What’s new in Greenplum 7. Part 2

cat cover 2 dark en
cat cover 2 light en

In the previous part of the overview, we discussed the migration of the Append-Optimized tables engine to use table access methods, optimization of column appending, and changes related to index support.

Today we are going to talk about an index type that is new for Greenplum and more.

BRIN indexes

All of the new index features mentioned earlier do not seem like a "must have" for analytical loads. How often do you need to retrieve singular or even unique values from tables that have millions and billions of records? Exactly. Those improvements will be most beneficial for auxiliary tables or dictionaries.

A more popular scenario is retrieving a set of rows that match a certain criteria that the user plans to join, aggregate, etc. In this case, the most valuable techniques are those of narrowing down the search and excluding unnecessary blocks: data skipping, metadata pruning. Previously, users could use the following approaches:

  • Table partitioning. Data is physically split by tables and, consequently, files. This gives us an ability to scan only those partitions that contain the necessary data. There’s also an ability to maintain, backup, and update a table by parts. The cost of that is the structure’s stiffness, an increased load on a database catalog, stronger requirements for planners, who should be aware of the table topology in order to create an effective plan for it.

  • Bitmap indexes, which are good for columns with low cardinality (otherwise, their size will outweigh all their advantages). They allow combining several indexes across different columns in one query plan via bit mask operations.

  • B-tree indexes, compared to bitmap indexes, can work with columns containing a large number of unique values, but impose cumbersome overhead maintenance and usage expenses.

Starting with Postgres 9.5 and Greenplum 7, users got one more option — BRIN indexes (Block Range Index). The point is that whole table’s address space is split into ranges of equal size. For heap tables, it’s a configurable for each table index number of pages, whose numbers make up the first bytes in row IDs. Meta-information describing each range’s contents is stored within its index. In the simplest case for types with a linear sort order — minimum and maximum values. In a more complicated case, encasing values — an area that contains all the points within a block. Since we store only a few values per range, such an index is much more compact compared to B-tree.

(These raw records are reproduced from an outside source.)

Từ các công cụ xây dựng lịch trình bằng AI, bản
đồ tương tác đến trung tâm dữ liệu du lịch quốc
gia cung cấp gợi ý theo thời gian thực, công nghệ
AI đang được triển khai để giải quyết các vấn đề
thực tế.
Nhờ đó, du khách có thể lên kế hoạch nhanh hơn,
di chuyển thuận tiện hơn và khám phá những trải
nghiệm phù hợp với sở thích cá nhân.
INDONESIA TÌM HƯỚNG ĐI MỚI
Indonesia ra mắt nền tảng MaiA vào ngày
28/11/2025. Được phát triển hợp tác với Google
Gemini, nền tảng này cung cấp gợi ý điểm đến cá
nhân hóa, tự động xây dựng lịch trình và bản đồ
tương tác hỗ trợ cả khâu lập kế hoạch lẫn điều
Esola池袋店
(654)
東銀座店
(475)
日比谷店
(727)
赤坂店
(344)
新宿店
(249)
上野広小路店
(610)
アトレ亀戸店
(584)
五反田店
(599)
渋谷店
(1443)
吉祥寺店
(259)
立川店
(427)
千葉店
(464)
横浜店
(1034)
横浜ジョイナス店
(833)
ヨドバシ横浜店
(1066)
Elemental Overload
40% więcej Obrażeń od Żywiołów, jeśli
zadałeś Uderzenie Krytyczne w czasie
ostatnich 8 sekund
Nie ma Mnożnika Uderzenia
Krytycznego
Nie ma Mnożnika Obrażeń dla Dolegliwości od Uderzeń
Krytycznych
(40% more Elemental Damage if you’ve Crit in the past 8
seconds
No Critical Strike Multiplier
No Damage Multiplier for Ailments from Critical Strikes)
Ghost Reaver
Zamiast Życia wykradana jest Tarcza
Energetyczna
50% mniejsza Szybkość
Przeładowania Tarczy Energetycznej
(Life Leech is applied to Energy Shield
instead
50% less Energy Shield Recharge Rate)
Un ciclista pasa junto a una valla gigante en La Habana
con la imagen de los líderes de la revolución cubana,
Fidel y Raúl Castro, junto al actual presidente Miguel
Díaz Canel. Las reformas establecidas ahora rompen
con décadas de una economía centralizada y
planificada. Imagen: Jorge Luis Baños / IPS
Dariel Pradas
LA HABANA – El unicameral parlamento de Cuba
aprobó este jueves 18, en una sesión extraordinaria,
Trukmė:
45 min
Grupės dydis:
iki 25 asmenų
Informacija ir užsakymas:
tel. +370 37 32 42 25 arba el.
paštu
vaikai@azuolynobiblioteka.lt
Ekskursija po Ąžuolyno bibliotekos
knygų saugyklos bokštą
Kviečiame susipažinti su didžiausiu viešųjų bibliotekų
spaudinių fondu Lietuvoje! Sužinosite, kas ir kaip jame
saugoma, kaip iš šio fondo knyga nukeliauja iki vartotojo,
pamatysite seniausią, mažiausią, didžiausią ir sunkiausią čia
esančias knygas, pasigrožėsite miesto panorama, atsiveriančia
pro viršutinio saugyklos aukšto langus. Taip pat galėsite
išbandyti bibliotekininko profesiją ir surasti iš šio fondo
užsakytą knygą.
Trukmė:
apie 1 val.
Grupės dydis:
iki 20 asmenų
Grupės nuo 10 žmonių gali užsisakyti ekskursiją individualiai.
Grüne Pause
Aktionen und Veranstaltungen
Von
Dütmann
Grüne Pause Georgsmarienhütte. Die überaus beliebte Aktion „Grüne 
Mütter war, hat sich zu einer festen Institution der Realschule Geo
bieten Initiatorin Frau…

Referencing such an index, we can get IDs of all the blocks that may contain the requested values and spend resources only for scanning. Obviously, each retrieved value needs to be checked, since the requested range may not contain all the block range selected for scanning. The thinner and more accurate the block description is with the same size, the more effectively index scanning will work: fewer blocks will be selected for scanning and they will contain fewer "unwanted" values.

Hence, good candidates for such indexes are columns for which the rate of loading data into a table will correlate with the amount of queries for it. It’s great if the values will be loaded chronologically or by day and then requested by large time frames (for a week, month, etc.). Often it’s recommended to use as a reference such columns, for which there is a forward or backward correlation between a value and its place in a table. Such correlation can be forcefully implemented by rewriting a table in the required order using the CLUSTER command if an index is available. If it’s not available — you can use the ALTER TABLE REPACK BY COLUMNS command implemented for Greenplum 7 (8ee44e8). To implement it, an additional table access method was required — table_relation_copy_for_repack.

Let’s see how the search using BRIN index is handled (see the implementation of the amgetbitmap index access method — bringetbitmap) to understand what challenges arose during the adaptation for AO tables:

  1. Request the number of pages for a table.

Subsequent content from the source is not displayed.